One number should be the full reply: how many lines of the material below contain "catégoriel".

• _Entries shown_:
···

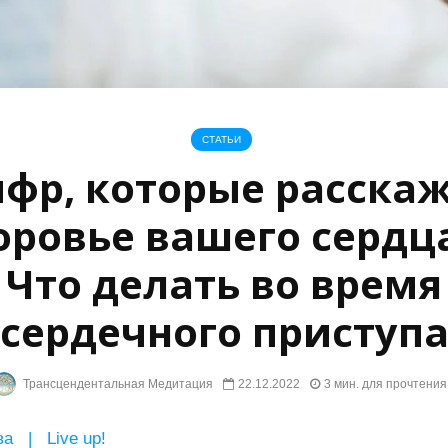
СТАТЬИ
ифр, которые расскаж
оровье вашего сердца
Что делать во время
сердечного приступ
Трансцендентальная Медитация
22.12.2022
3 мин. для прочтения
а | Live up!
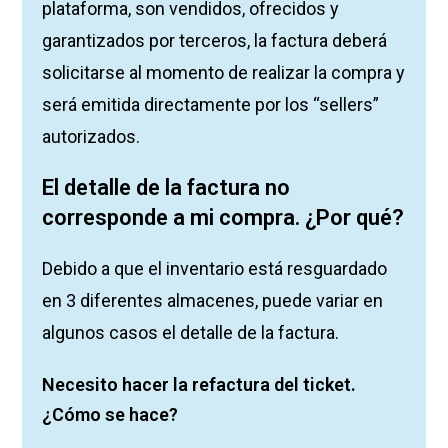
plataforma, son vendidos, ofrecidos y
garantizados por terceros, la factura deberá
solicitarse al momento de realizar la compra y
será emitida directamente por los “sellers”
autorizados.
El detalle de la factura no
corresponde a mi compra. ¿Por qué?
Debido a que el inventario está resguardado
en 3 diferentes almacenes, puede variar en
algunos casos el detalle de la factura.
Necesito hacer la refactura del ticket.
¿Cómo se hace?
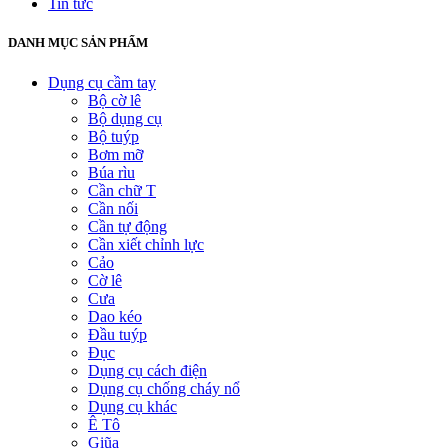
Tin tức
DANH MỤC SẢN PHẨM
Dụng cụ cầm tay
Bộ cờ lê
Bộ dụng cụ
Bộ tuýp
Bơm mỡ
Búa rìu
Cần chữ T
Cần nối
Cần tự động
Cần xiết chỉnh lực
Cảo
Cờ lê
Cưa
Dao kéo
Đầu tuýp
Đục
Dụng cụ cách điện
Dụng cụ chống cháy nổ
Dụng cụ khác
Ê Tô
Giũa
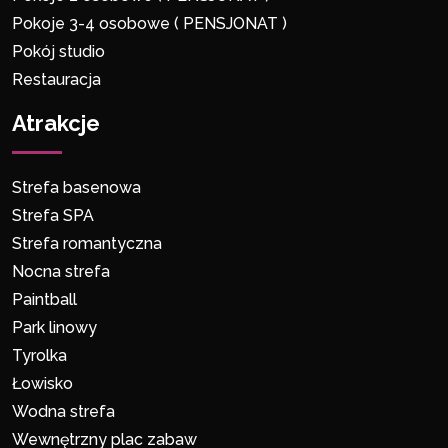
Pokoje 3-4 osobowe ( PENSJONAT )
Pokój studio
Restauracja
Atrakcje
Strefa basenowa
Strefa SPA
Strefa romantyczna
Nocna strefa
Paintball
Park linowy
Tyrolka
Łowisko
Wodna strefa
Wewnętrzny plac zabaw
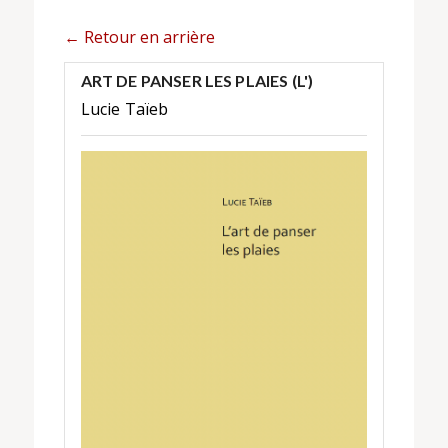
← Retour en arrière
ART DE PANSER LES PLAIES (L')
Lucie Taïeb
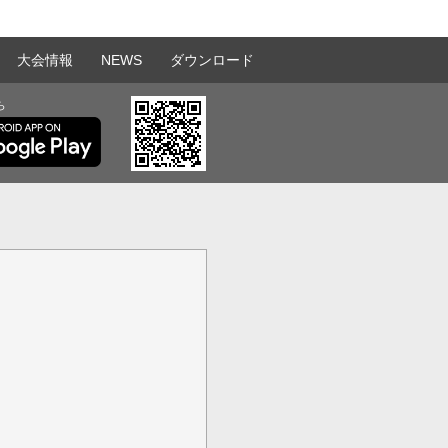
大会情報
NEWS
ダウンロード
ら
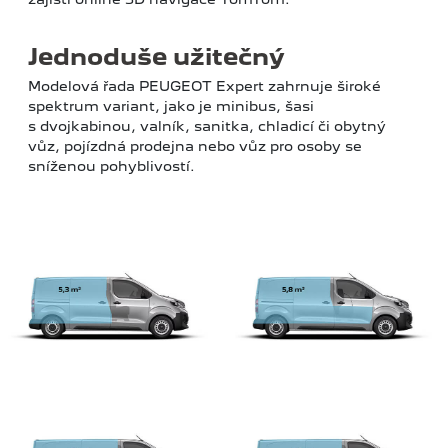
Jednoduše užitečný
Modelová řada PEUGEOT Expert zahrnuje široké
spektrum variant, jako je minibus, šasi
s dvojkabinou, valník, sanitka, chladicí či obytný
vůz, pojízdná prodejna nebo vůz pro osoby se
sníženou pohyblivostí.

···

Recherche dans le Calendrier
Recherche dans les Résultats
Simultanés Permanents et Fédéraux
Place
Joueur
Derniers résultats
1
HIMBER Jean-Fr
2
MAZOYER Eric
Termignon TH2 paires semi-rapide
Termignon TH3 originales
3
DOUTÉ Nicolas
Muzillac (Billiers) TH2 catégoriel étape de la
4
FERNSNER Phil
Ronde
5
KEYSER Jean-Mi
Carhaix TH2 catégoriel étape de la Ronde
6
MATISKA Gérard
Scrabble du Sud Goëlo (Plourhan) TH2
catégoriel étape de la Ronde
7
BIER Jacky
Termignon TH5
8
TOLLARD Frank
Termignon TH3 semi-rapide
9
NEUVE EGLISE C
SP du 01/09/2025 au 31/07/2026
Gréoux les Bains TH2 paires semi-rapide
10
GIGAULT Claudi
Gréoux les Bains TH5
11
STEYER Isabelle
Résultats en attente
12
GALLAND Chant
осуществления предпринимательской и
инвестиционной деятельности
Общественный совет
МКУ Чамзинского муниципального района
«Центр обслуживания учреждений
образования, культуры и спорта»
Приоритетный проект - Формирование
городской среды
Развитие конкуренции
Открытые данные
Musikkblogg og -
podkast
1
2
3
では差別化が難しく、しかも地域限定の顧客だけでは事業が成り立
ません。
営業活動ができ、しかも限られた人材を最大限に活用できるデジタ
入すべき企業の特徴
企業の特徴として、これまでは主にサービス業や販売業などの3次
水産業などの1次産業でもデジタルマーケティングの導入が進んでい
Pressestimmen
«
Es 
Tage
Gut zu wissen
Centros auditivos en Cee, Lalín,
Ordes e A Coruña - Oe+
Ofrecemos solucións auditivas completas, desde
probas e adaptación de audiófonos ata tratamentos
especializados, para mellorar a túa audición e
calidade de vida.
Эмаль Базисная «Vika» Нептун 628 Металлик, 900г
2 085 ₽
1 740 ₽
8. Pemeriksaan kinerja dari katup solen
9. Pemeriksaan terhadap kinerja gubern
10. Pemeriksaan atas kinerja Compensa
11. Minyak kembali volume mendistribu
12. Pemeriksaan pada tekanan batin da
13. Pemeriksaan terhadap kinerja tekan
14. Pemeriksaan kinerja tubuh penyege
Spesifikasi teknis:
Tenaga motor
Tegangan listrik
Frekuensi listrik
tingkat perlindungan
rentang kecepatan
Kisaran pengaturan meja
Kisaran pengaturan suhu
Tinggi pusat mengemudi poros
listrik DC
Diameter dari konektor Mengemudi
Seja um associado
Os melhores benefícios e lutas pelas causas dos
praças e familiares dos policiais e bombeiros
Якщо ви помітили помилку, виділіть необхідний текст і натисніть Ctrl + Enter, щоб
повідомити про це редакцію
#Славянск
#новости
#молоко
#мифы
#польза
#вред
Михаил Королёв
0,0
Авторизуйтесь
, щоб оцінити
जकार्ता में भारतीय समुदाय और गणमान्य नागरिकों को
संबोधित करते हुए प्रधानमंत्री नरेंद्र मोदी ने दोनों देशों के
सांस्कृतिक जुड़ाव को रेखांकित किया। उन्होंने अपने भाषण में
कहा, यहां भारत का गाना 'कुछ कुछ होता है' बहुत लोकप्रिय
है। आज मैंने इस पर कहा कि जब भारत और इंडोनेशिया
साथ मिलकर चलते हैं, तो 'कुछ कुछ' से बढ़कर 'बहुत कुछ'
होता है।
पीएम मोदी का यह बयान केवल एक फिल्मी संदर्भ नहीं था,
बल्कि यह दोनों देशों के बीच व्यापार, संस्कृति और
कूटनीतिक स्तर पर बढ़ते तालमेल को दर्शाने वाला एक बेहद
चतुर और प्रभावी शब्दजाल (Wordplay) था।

···

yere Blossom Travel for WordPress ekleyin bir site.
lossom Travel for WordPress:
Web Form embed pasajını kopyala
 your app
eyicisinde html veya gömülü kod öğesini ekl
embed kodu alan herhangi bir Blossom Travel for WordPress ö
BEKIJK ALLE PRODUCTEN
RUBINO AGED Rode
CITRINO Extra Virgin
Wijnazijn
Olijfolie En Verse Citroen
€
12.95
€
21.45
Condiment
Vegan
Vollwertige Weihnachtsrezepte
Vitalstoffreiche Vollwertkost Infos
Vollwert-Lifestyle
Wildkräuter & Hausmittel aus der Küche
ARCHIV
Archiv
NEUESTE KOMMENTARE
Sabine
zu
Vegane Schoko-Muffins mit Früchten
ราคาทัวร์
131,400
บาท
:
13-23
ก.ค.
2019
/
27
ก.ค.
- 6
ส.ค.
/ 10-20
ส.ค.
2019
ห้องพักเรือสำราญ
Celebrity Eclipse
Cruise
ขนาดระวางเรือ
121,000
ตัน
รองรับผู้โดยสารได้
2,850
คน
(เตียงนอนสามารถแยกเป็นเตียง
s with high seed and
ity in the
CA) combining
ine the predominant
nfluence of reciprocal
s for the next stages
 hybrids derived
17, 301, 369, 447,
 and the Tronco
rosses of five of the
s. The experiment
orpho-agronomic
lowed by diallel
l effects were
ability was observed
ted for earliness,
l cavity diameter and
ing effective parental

···

• _Expected answer_: 3